I'm currently working on a project which involves the daily extraction of data (pharmacy records) from a VisualFox Pro database, and uploading some of it to a WordPress site, where clients of the pharmacy can securely view it. I would like some advice in terms of the general methodology of my software - I am able to code it, but need to know if I'm going the right way about it. I'm writing both the PC software (in C#/.NET 4.5) and the PHP WordPress plugin.
The current process for encrypting the data server-side I plan to use is based on this article. Summarised, it advocates encrypting each separate user's data asymmetrically with their own public key, stored on the server. The private key to decrypt this data is then itself encrypted symmetrically using the user's password, and stored. This way, even if the database is stolen, the user's password hash needs to be broken, and even then the process needs to be repeated for every user's data.
The only weakness, pointed out by the author himself, and the main point of my question, is the fact that while the user is logged in, the decrypted key is stored in session storage. The way the article suggests to deal with it is to just limit the time the user is logged in. I thought a better solution would be to store that key in a short-lived secure cookie (of course the whole process is happening over HTTPS). That way, if the attacker has control of the user's computer and can read their cookies, they can probably just keylog their password and log in, no need to steal the database, while even if the attacker gains access to the server, they cannot decrypt the HTTPS traffic (or can they? I'm not sure.)
Should I use secure cookies or session storage to temporarily store the decrypted key?
The second thing I still want to work out is how to store the data - this is more of an efficiency problem. Since every user has their own key for encryption, it follows that records for every user must be stored separately. I don't know if I should store a "block" of data for every user, containing encrypted JSON with an array of objects representing records, or whether I should store records in a table with the actual data structure, and encrypt each data field separately with the key.

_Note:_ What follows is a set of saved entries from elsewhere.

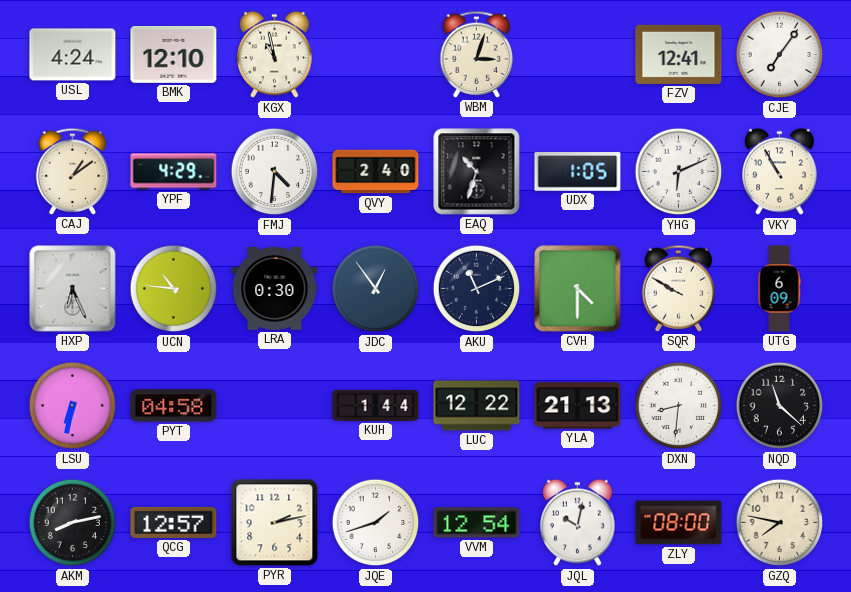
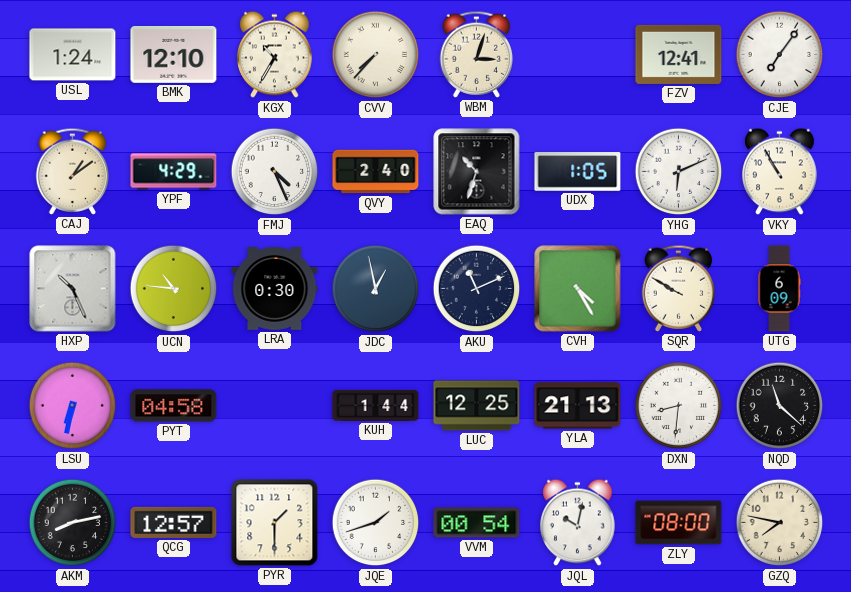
USL: 4:24 -> 1:24
KGX: 10:58 -> 10:35
CVV: none -> 7:37
FMJ: 4:31 -> 4:26
HXP: 6:26 -> 10:26
JDC: 12:54 -> 12:58
CVH: 4:30 -> 4:25
LUC: 12:22 -> 12:25
PYR: 2:13 -> 1:30
VVM: 12:54 -> 00:54
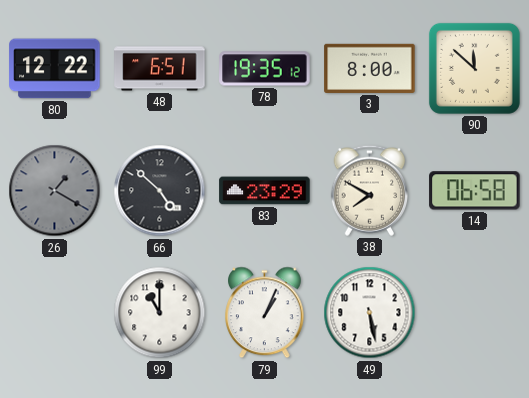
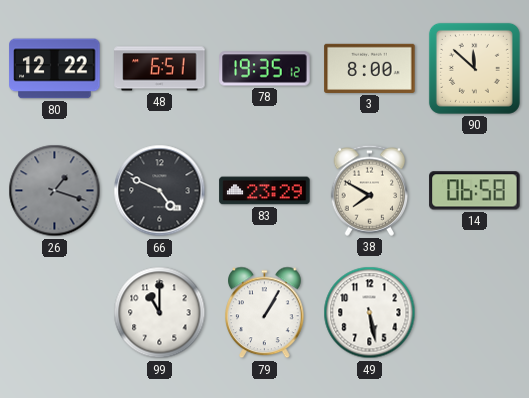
26: 1:20 -> 1:18
66: 4:52 -> 4:49
79: 1:04 -> 1:05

I am leaning towards storing the data as one block - it seems to me to be more efficient to decrypt one big block of data at a time, than perhaps several thousands separate fields. Also, even if I stored the data in its proper structure, I still wouldn't be able to use MySQL's WHERE, ORDERBY etc, since the data would all be BLOBs.
Should I store the data as a big block per user, or separated into the different fields?
I extract the data from the DBF file, and essentially make a "diff", whereby I compare the current extracted data from the last day's data, and only upload the blocks of the users that have changed (I can't only upload the records, as I probably will end up storing the users' data in blocks). I also include "delete" instructions for users which have been deleted. This is as there are hundreds of thousands records in the database, totalling over 200mb, and the size increases every day.
My current plan is to write all this data to a JSON file, gzip it and upload it to the server. My question is, how do I do that while ensuring the security of the data? Naturally, the upload will happen over HTTPS, and I have an API password in place to only allow authorised uploads, but my main concern is how to protect the data if the server is compromised. I don't want the attacker to just grab the JSON file from the server while it's being processed. One idea I had was to get the server to send me a list of public keys for the users, and perform the encryption in my software, before the upload. It seems to me like that's the only way of protecting that data. I could encrypt the whole JSON file, perhaps with an API key or a special password, but that's moot if the attacker can just access the decrypted file as it's being processed on the server. Is that a good solution?
Should I encrypt the data individually client-side, or is there a way to securely transfer it to the server and encrypt it there?
Thanks in advance for any answers, I'd love to hear from someone who's dealt with problems like this before.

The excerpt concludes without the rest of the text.